I just released the following statement regarding Facebook’s settlement with the Federal Trade Commission of complaintsover changes the company made in December 2009 to what information would appear on users’ profiles:
For years, many privacy advocates have insisted that holding companies to their own privacy policies won’t protect consumers because companies can change those policies at a whim. Today’s settlement makes clear that changes to what a company may do with information already collected require informed user consent—provided the changes are material. This builds on a similar settlement with Google last month over the use of Gmail information in the Buzz social network without consent, among earlier FTC actions, such as preventing the transfer of sensitive information when a company goes into bankruptcy.
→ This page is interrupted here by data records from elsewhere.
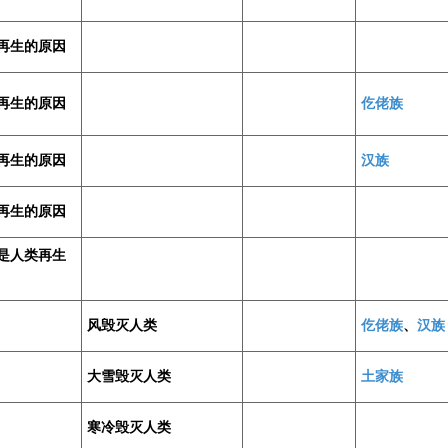
再生的原因
再生的原因
仡佬族
再生的原因
汉族
再生的原因
是人类再生
风毁灭人类
仡佬族
、
汉族
大雪毁灭人类
土家族
寒冷毁灭人类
Thus, while Congress struggles to craft ‘comprehensive baseline privacy’ legislation in the European model, the FTC is using its existing 1938 authority over unfair or deceptive trade practices to build a common law of privacy. This is a process of discovery: what’s the right balance between protecting privacy and the consumer benefits of encouraging the development of new services? That process won’t be perfect or easy, but it’s much more likely to keep up with technological change than legislation or prophylactic regulation would be, and less likely to fall prey to regulatory capture by incumbents as a barrier to competition.
Case-by-case adjudication is a venerable American tradition—one that’s more, not less, vital in the rapidly changing field of consumer privacy. Rather than rushing to write new laws, Congress should focus on ensuring the FTC has the resources it needs to use its existing authority effectively. That means, most of all, having a larger core of technologists on staff to guide what is supposed to be our expert agency on privacy.